Lawmakers will be gathering in August for a special session to re-draw legislative maps. High attendance at recent public hearings suggests voters are watching the process closely. Indeed, some Georgians are still simmering over how districts were drawn in the past.
While public meetings are often dry, that's not the case with the redistricting meetings. State officials began holding the meetings around the state last month.
At a recent hearing in Athens, about 150 people crowded into an old chapel near downtown. Lynn Irwin-Brown of Rockdale County rose to speak, and said the urban precincts of her district have drowned out the rural ones.
“We need a voice and we need to be heard now,” she said. “Please help us.”
At an Augusta meeting, Dave Barbee told legislators not to draw the oddly-shaped districts that emerged in other redistricting sessions.
“Fellows, you saw the old map,” he said to legislators. “To get to the 10th district, I had to drive through the 12th. There’s no sense in that.”
And then there’s partisanship, which Earl Cheal of Harris County brought up at a Columbus meeting.
“I’ve seen indications where the Republicans want to redistrict to make it more to their advantage and I disagree with that,” he said. “I think we need to do it independently so that it’s fair.”
And Cheal is a Republican. Fairness is critical because the stakes are so high.
Redistricting occurs each decade to reflect population shifts, and voters are typically stuck with their redrawn districts for ten years.
This year, the stakes are even higher.
Republicans are handling redistricting for the first time in the state’s history. And Georgia will gain a congressional seat because it added 1.5 million residents in the last decade.

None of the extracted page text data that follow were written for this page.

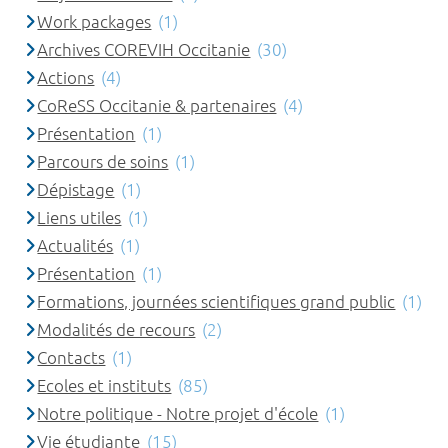
Work packages
(1)
Archives COREVIH Occitanie
(30)
Actions
(4)
CoReSS Occitanie & partenaires
(4)
Présentation
(1)
Parcours de soins
(1)
Dépistage
(1)
Liens utiles
(1)
Actualités
(1)
Présentation
(1)
Formations, journées scientifiques grand public
(1)
Modalités de recours
(2)
Contacts
(1)
Ecoles et instituts
(85)
Notre politique - Notre projet d'école
(1)
Vie étudiante
(15)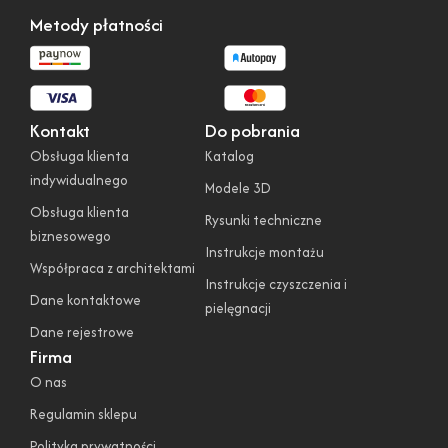
Metody płatności
Kontakt
Do pobrania
Obsługa klienta
Katalog
indywidualnego
Modele 3D
Obsługa klienta
Rysunki techniczne
biznesowego
Instrukcje montażu
Współpraca z architektami
Instrukcje czyszczenia i
Dane kontaktowe
pielęgnacji
Dane rejestrowe
Firma
O nas
Regulamin sklepu
Polityka prywatności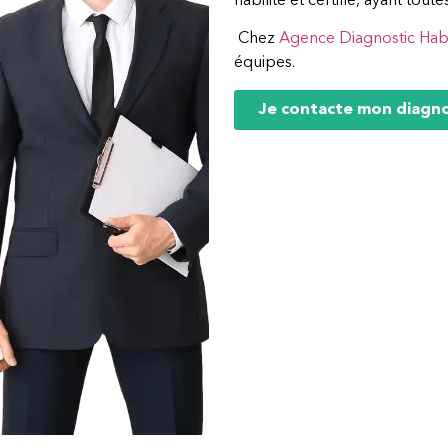
habilité et certifié, ayant toute
Chez
Agence Diagnostic Habi
équipes.
Je contacte mon diagn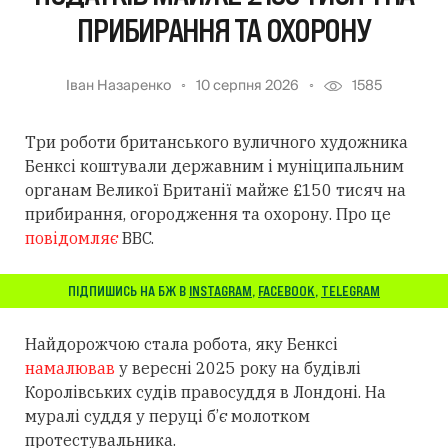
ПРИБИРАННЯ ТА ОХОРОНУ
Іван Назаренко
10 серпня 2026
1585
Три роботи британського вуличного художника
Бенксі коштували державним і муніципальним
органам Великої Британії майже £150 тисяч на
прибирання, огородження та охорону. Про це
повідомляє
BBC.
ПІДПИШИСЬ НА БЖ В
INSTAGRAM
,
FACEBOOK
,
TELEGRAM
Найдорожчою стала робота, яку Бенксі
намалював
у вересні 2025 року на будівлі
Королівських судів правосуддя в Лондоні. На
муралі суддя у перуці б’є молотком
протестувальника.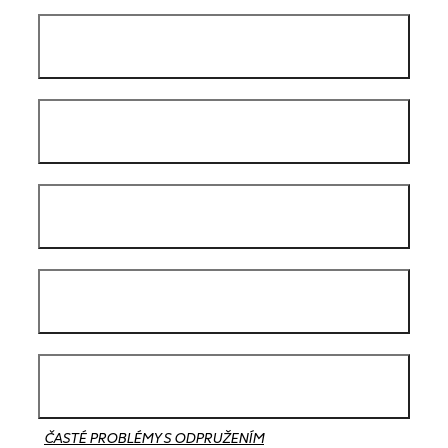
ČASTÉ PROBLÉMY S ODPRUŽENÍM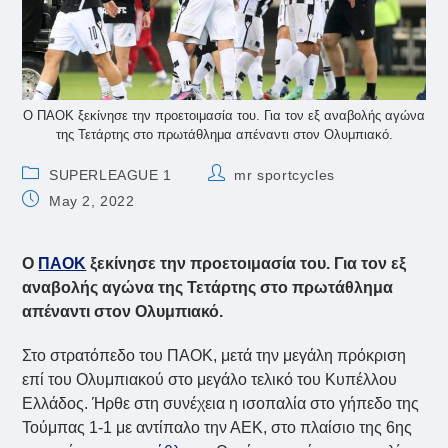
Ο ΠΑΟΚ ξεκίνησε την προετοιμασία του. Για τον εξ αναβολής αγώνα
της Τετάρτης στο πρωτάθλημα απέναντι στον Ολυμπιακό.
Post
Post
SUPERLEAGUE 1
mr sportcycles
category:
author:
Post
May 2, 2022
published:
Ο
ΠΑΟΚ
ξεκίνησε την προετοιμασία του. Για τον εξ
αναβολής αγώνα της Τετάρτης στο πρωτάθλημα
απέναντι στον Ολυμπιακό.
Στο στρατόπεδο του ΠΑΟΚ, μετά την μεγάλη πρόκριση
επί του Ολυμπιακού στο μεγάλο τελικό του Κυπέλλου
Ελλάδος. Ήρθε στη συνέχεια η ισοπαλία στο γήπεδο της
Τούμπας 1-1 με αντίπαλο την ΑΕΚ, στο πλαίσιο της 6ης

Charles Bullock, a professor at the University of Georgia, says the state’s booming Northern half will gain representation in both the General Assembly and the U.S. Congress at the expense of Georgia’s Southern half.
“In South Georgia some counties have actually lost population, other areas have stagnated,” he said in a phone interview. “So we continue to see this migration of legislators. Now it will be particularly pronounced when we look at what happens with the statehouse and to some extent the state Senate. But the region south of the gnat line will lose probably at least one Senate seat, and maybe four or so house seats.”
With so much at stake, people are worried about gerrymandering.
Speaking at a redistricting event in Atlanta, William Perry of the watchdog group, Common Cause Georgia, said redrawing the maps has become a political power-grab.
“Districts are drawn for the parties. And that’s both parties,” he said after the meeting. “We’re not talking either/or. Certainly the party in charge gets more benefit and has more districts drawn to their favor but both parties are guilty of creating districts that are for party, not people.”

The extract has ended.